Le 12 décembre 2019, à Paris, Gérald Larose recevait la Médaille de vermeil de l’Académie française pour sa contribution au rayonnement de la langue française et de la littérature française. En 2020, l’Office québécois de la langue française lui décernait le Mérite du français Camille-Laurin. Reportée pour cause de pandémie, la remise du prix se fait aujourd’hui, 21 mars 2022, à la Place des arts.



Avant de disparaître, les peuples s’expatrient dans une autre langue et finissent par abandonner la leur. Jadis, ça se faisait sur le temps long. Au siècle dernier, en quelques générations. Dans l’aujourd’hui mondialisé et info-technicisé, le processus s’est accéléré. En dépit de ses politiques linguistiques, le Québec est sur cette lancée.

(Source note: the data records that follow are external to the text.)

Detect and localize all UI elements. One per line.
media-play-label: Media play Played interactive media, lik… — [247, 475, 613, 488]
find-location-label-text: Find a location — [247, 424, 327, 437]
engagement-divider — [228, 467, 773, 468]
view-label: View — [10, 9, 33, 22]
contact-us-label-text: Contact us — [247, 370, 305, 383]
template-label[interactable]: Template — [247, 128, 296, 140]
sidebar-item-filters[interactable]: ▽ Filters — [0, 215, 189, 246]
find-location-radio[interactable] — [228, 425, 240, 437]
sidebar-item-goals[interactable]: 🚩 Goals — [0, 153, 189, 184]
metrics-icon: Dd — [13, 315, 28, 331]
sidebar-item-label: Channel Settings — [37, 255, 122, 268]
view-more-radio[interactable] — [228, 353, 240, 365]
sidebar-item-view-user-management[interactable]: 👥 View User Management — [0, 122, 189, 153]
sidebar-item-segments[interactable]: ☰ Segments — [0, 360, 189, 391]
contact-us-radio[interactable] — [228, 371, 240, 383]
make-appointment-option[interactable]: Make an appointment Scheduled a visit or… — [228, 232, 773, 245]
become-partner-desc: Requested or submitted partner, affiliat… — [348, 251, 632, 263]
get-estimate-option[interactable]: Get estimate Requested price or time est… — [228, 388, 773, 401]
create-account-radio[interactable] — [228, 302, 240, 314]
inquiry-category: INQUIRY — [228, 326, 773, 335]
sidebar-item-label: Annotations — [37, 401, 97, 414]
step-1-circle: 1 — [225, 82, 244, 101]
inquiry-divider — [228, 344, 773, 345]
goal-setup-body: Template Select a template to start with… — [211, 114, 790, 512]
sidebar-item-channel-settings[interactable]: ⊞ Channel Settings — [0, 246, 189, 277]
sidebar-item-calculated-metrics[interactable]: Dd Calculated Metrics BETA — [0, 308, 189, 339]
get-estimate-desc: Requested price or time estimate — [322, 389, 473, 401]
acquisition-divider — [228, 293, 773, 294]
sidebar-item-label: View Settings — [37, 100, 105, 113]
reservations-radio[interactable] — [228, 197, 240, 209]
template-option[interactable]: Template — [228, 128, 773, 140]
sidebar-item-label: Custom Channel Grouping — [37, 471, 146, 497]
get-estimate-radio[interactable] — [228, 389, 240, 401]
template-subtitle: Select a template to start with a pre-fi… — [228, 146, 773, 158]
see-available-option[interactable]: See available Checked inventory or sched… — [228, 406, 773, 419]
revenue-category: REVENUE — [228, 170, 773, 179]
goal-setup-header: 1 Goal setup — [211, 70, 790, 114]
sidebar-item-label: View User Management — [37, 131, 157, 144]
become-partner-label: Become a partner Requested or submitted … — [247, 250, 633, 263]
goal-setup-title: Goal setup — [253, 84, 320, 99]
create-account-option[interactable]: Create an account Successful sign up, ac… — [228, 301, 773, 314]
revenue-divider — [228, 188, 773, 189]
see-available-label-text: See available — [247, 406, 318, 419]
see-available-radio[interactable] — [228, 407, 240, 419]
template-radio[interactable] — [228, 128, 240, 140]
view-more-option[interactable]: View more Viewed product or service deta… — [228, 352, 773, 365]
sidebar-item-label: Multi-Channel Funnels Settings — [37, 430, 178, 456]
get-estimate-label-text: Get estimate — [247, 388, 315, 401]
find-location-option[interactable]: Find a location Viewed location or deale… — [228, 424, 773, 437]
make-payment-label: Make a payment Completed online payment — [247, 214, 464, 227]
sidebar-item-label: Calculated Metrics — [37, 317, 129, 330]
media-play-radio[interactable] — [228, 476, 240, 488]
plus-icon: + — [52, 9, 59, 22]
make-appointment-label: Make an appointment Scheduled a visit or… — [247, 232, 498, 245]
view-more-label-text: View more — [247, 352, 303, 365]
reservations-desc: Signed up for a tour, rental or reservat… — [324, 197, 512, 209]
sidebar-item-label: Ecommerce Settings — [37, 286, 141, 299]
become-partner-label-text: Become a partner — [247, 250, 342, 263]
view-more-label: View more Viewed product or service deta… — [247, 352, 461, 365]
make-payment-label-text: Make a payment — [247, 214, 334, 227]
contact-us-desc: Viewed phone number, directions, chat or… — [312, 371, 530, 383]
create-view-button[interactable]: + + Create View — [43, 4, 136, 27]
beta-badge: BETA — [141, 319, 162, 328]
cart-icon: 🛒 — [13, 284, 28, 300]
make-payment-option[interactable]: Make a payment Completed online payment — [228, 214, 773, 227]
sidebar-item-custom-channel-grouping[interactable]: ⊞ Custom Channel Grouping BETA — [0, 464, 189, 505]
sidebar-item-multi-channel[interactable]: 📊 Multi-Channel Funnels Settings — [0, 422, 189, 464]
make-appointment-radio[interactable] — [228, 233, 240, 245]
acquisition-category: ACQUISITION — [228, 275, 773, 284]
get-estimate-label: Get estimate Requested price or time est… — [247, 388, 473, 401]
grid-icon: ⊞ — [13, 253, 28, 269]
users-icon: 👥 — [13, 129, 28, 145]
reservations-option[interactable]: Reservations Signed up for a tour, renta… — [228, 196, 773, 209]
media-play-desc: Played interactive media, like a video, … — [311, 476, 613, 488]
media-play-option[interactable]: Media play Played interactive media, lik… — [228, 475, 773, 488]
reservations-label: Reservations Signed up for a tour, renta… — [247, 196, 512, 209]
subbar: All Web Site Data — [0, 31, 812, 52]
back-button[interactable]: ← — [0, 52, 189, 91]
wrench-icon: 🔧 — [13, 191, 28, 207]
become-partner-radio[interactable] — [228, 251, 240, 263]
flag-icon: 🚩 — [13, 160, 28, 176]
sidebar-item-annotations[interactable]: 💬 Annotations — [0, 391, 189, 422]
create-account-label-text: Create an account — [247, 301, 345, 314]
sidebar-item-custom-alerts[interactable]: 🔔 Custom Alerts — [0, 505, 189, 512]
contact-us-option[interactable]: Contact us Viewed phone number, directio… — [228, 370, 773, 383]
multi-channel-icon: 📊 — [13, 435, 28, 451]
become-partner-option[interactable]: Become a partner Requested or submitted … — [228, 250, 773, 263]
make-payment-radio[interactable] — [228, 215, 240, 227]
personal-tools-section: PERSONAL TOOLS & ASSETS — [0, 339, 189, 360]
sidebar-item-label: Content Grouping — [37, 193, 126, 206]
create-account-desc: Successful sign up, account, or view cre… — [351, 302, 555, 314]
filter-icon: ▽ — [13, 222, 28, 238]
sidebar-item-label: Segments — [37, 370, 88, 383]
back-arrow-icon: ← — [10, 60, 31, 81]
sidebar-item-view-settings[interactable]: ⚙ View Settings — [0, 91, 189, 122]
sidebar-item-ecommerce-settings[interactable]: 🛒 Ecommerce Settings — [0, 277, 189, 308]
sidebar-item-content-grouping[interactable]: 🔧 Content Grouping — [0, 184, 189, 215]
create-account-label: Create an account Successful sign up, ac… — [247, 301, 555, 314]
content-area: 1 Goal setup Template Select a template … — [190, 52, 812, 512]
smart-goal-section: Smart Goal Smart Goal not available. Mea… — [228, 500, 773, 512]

Sous la pression juridique du cadre canadien et l’environnement socio-économique nord-américain, l’indice des gains de la loi 101 s’est inversé. S’en sont même inquiétés les principaux fossoyeurs de la loi 101, les libéraux fédéraux, avec le projet de loi Joly. C’était avant les élections de l’automne dernier. Réélus, ils ont tôt fait de lui substituer l’insipide projet de la nouvelle ministre Petitpas-Taylor. Peu importe. Le salut du français ne viendra jamais du Canada. C’est au Québec que cet enjeu s’est toujours joué. Et en 2022, plus que jamais.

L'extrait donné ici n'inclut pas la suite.